"Dove le parole finiscono, inizia la musica." (H. Heine)

03 luglio 2026

"river plate" è il nuovo singolo di sottoliceberg


Oggi 3 luglio 2026 esce "river plate", il nuovo singolo di sottoliceberg, un brano che trasforma un ricordo di provincia in una traccia elettronica dal forte impatto emotivo.

Al centro del racconto c'è il TK, un campo di calcetto dove un gruppo di amici si ritrovava ogni settimana prima che la vita li portasse lontano, tra Milano, Roma e Torino.

Tra quei ricordi emerge la figura di Alberto, inseparabile dalla sua maglia del River Plate, diventata nel tempo il simbolo di un'amicizia e di una stagione della vita che oggi esiste soprattutto nella memoria.

sottoliceberg racconta la nostalgia senza indulgere nella malinconia, trasformandola in movimento.

Le parole si ripetono come accade ai ricordi più importanti: tornano, si fissano nella mente e continuano ad accompagnarci anche quando tutto il resto è cambiato.

Con "river plate", sottoliceberg firma una fotografia generazionale dedicata a tutti quei legami che sembravano destinati a durare per sempre e che il tempo ha inevitabilmente trasformato.

Il progetto sarà inoltre arricchito da un videoclip in uscita nelle prossime settimane, diretto da Alberto Palmiero e Vincenzo Pezone. Un racconto tra ironia e malinconia che approfondisce i temi dell'amicizia e della memoria al centro del brano.

Biografia

sottoliceberg emerge durante un percorso di terapia, come tentativo di esplorare e sbrogliare fili interiori tra ricordi, emozioni e desideri futuri, utilizzando la musica come uno spazio di gioco e scoperta.
Il nome richiama l’immagine dell’iceberg e della sua parte sommersa: ciò che non si vede, ma che sostiene l’intera struttura. Una massa in movimento sotto la superficie, invisibile ma essenziale.
Il progetto si concentra proprio su questa dimensione nascosta e mutevole.
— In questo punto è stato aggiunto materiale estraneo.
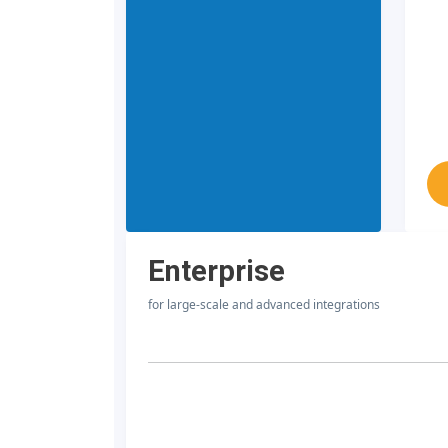
Enterprise
for large-scale and advanced integrations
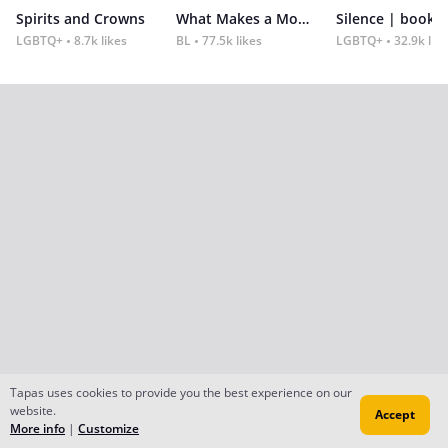
Spirits and Crowns
What Makes a Monster
Silence | book 2
LGBTQ+
8.7k likes
BL
77.5k likes
LGBTQ+
32.9k lik
Tapas uses cookies to provide you the best experience on our
website.
Accept
More info
|
Customize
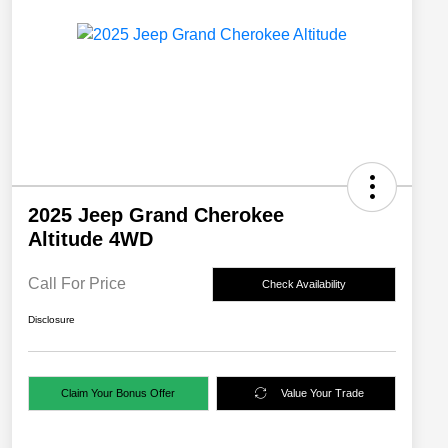
2025 Jeep Grand Cherokee
Altitude 4WD
Call For Price
Check Availability
Disclosure
Claim Your Bonus Offer
Value Your Trade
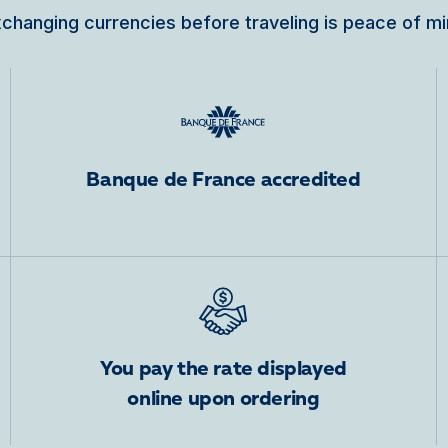
changing currencies before traveling is peace of m
Banque de France accredited
You pay the rate displayed
online upon ordering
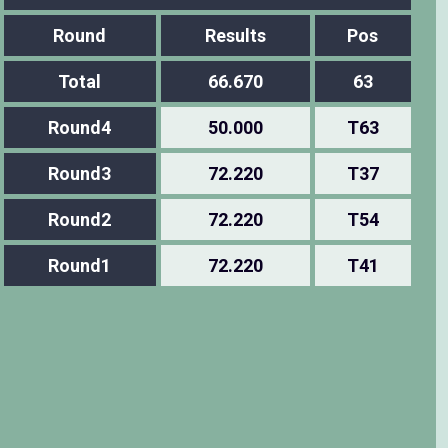
Round
Results
Pos
Total
66.670
63
Round4
50.000
T63
Round3
72.220
T37
Round2
72.220
T54
Round1
72.220
T41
Dietro sottoliceberg c’è una sola persona che cura ogni aspetto della produzione, ma l’identità dell’autore resta volutamente in secondo piano: il focus é sul processo creativo.
Anche l’estetica visiva riflette questa idea di movimento e trasformazione.
All’interno del progetto trovano spazio anche l’imprecisione e l’errore. Le imperfezioni non vengono nascoste, ma diventano parte del linguaggio artistico, lasciando emergere il lato più umano del processo creativo.
sottoliceberg è, in fondo, un tentativo di semplificare la complessità, lasciando affiorare solo ciò che può galleggiare in superficie.